Op-Ed: Retail Personalization Is More Elusive Than You Think
Shana Pilewski of Dynamic Yield examines the missing link between strategic priority and successful execution of personalization in retail
According to research done on the current state of personalization maturity, 49% of companies have already identified personalization as a top priority investment. But today, only 23% are truly capable of personalizing experiences for each channel. That means brands still have a lot of room for growth when it comes to delivering on that true one-to-one experience consumers have come to expect.
Earlier this quarter, Dynamic Yield released its initial findings from the first ever personalization maturity assessment test of 700 marketers and executives from cross-functional roles in various industries in Americas, EMEA, and APAC to better understand the degree to which companies feel as though they are personalizing experiences for customers.
Measured against eight signals such as current technology stack, structure and internal commitment to personalization, the average organization ranked itself as Advanced on the scale of Absent, Basic, Advanced and Pioneer.
Yet despite this, and the fact that 92% of those surveyed reported a firm belief in the value of personalization, many are still only deploying basic on-site personalization with limited segmentation.
So, what gives?
For starters, successful personalization, the kind that scales and empowers cohesive individualized experiences across channels, requires far more than an understanding of its importance. Even beyond the tool itself, personalization takes buy-in from across the organization, adequate resources dedicated to infinitely focusing on customer experience, and adopting a culture of experimentation across marketing, merchandising and product teams.

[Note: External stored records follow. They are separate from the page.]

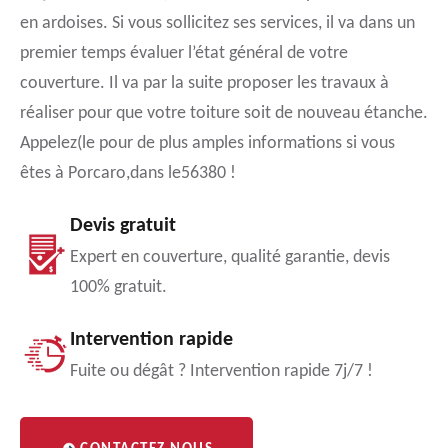
en ardoises. Si vous sollicitez ses services, il va dans un
premier temps évaluer l’état général de votre
couverture. Il va par la suite proposer les travaux à
réaliser pour que votre toiture soit de nouveau étanche.
Appelez(le pour de plus amples informations si vous
êtes à Porcaro,dans le56380 !
Devis gratuit
Expert en couverture, qualité garantie, devis
100% gratuit.
Intervention rapide
Fuite ou dégât ? Intervention rapide 7j/7 !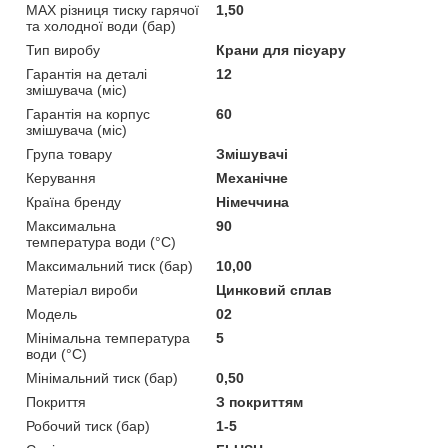
MAX різниця тиску гарячої
1,50
та холодної води (бар)
Тип виробу
Крани для пісуару
Гарантія на деталі
12
змішувача (міс)
Гарантія на корпус
60
змішувача (міс)
Група товару
Змішувачі
Керування
Механічне
Країна бренду
Німеччина
Максимальна
90
температура води (°C)
Максимальний тиск (бар)
10,00
Матеріал вироби
Цинковий сплав
Мoдель
02
Мінімальна температура
5
води (°C)
Мінімальний тиск (бар)
0,50
Покриття
З покриттям
Робочий тиск (бар)
1-5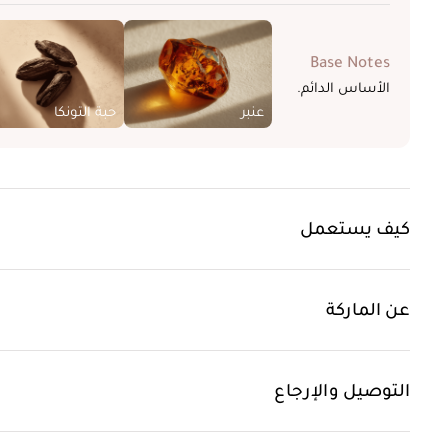
Base Notes
الأساس الدائم.
عنبر
حبة التونكا
كيف يستعمل
عن الماركة
التوصيل والإرجاع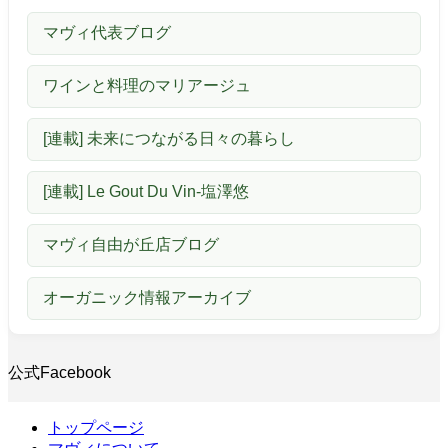
マヴィ代表ブログ
ワインと料理のマリアージュ
[連載] 未来につながる日々の暮らし
[連載] Le Gout Du Vin-塩澤悠
マヴィ自由が丘店ブログ
オーガニック情報アーカイブ
公式Facebook
トップページ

Personalization is no longer just a practice or tactic implemented by marketers to customize email subject lines or “First Name” fields. Now a full blown discipline, proper personalization programs are set to to push a revenue shift of some $800 billion to a mere 15% of companies that get it right. And for those who haven’t, poor personalization has already cost $2.5 trillion in lost retail and brand sales globally.
Companies that are serious about prioritizing personalization as the key to delivering superior customer experiences must first choose the right champion to lead and drive the overall direction and strategy derived from the organization’s size, structure and current maturity level. Stakeholders from the executive digital management are the best ones to step into these shoes.
Brands can also turn to dedicated optimization agencies to manage personalization deployment. Many of these companies were born with digital in their DNA and have grown significantly with the proliferation of marketing technology.
While scores of vendors claim they are able to help marketers reach users at every touchpoint with an experience that feels like it was crafted just for them, 55% of marketers say that technology is only “marginally” improving marketing performance at their company.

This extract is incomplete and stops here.